Michal Tresner is CEO of ThreatMark, a behavioral intelligence and fraud prevention company serving banks and financial institutions.

Every day, Americans lose money to scams that begin with an advertisement on social media and end with a bank transaction. Banks pay the resolution costs, while social media companies pocket the scammer’s ad revenue and user engagement.

The Safeguarding Consumers from Advertising Misconduct Act (SCAM), introduced into Congress in February with bipartisan support and ABA endorsement, does well to fix this imbalance. It deserves to pass. But anyone who believes platform advertising accountability alone will significantly reduce fraud hasn’t looked closely at how fraud actually works in 2026.  

SCAM gets it right in requiring social media companies to verify advertiser identity, investigate scam reports, and face FTC enforcement for non-compliance. Those are meaningful obligations. 

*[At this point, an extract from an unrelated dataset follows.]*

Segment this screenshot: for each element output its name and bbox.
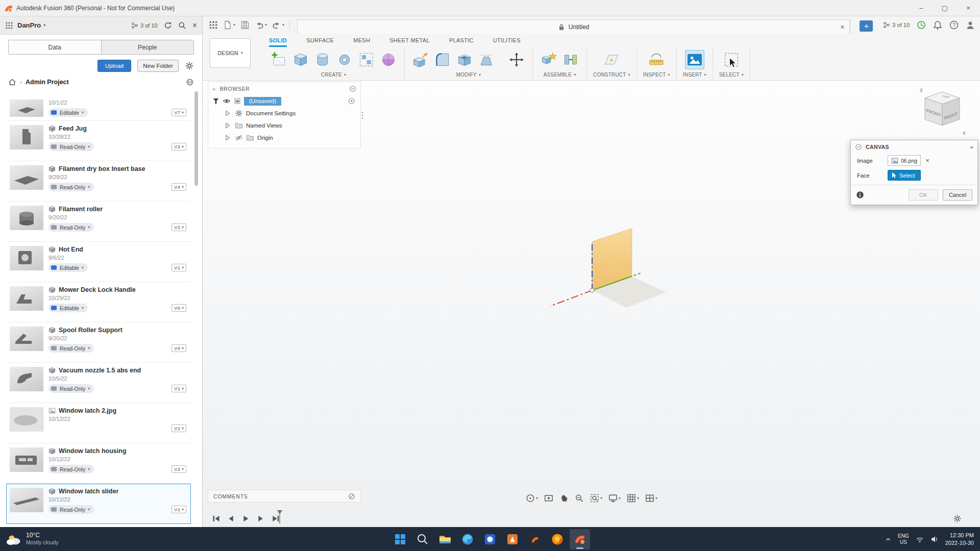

Moreover, these outcomes from SCAM would help address ABA President Rob Nichols’ concern that banks cannot be the only institution held accountable. Indeed, over two thirds of payments fraud originates on social media and search platforms, and Meta earns an estimated $7 billion in annualized revenue from scam ads, or roughly 10% of total revenue, according to UK Finance.

Fraud extends beyond platform ads

While SCAM covers search advertising and fake investment ads, the larger challenge of reducing fraud originating on social media needs a broader, ecosystem approach. 

For example, romance scams will not be effectively addressed by SCAM. This type of social engineering fraud can unfold over months of direct messaging that doesn’t rely on advertisements. 

Victims of this kind of fraud believe that they are freely making legitimate payments to romantic partners or to their bank's fraud department. 

By the point of transaction, the manipulation is complete and the transaction appears authorized, originating from recognized devices at familiar locations. The controls in SCAM alone can’t touch this. 

Banks know the limits of upstream controls, because banks are the last line of defense. But without broader liability on platforms, banks have to invest into resources that go above and beyond their last resort role.

Customer awareness programs, phishing defenses and other necessary fraud prevention strategies are set up before payment is initiated because banks know that, at deep regulatory and reputational cost, it’s too late to address fraud at the point of transaction.

Liability attaches to banks regardless of where the fraud starts. For instance, the U.K.’s Payment Systems Regulator (PSR) framework requires banks to reimburse authorized push payment fraud victims up to £85,000 (roughly $113,000 USD), with 86% of claims paid in the first three months. U.S. regulators are actively watching the U.K. model as a potential template.

So, even under SCAM, platform liability remains limited to the advertising unit, which is a structural issue. If liability shifts more broadly to the platforms themselves, social media companies will be incentivized to invest in prevention alongside the banking sector rather than treat fraud as an acceptable cost of doing business, or worse, an indirect source of revenue.

That said, it is true that even aggressive platform enforcement won't stop all fraud from reaching banks. 

There are verification gaps, where fraudsters shift to verified accounts using stolen identities or exploit platforms with weaker controls. Non-advertising vectors beyond romance scams such as impersonation will always be challenging to mitigate, even with a more collaborative ecosystem approach.  

Connecting the dots before payment

Greater liability on the platform side will incentivize social media companies to work with banks to connect the dots before the point of transaction, going beyond simple transaction monitoring that struggles to uncover broader behavioral patterns indicating fraud.

For instance, these patterns may include session timing anomalies suggesting users are following external instructions; navigation hesitation indicating user unfamiliarity with a process; device positioning revealing active phone calls during sensitive transactions; or typing pattern changes caused by stress or coaching. All of these signals are better identified through an ecosystem-wide view.

Neither banks nor social media companies can connect those dots alone. Each has only half the picture. The fraud lifecycle runs across both systems, and criminal networks exploit exactly that seam. More support on the platform side will help all parties stay ahead as fraud patterns continue to evolve.

The SCAM Act represents progress toward shared accountability for social platforms, as banks and financial institutions are already held to a high standard regardless of where the fraud originates, and banking leaders are right to advocate for it. 

But passing the bill and declaring victory would be a mistake. Banking leaders should be equally vocal about building shared defenses through behavioral analytics, real-time monitoring and cross-institution intelligence sharing. 

The end goal here should be for platform controls to reduce scam volume; bank defenses catching what gets through; and shared intelligence disrupting the networks running both.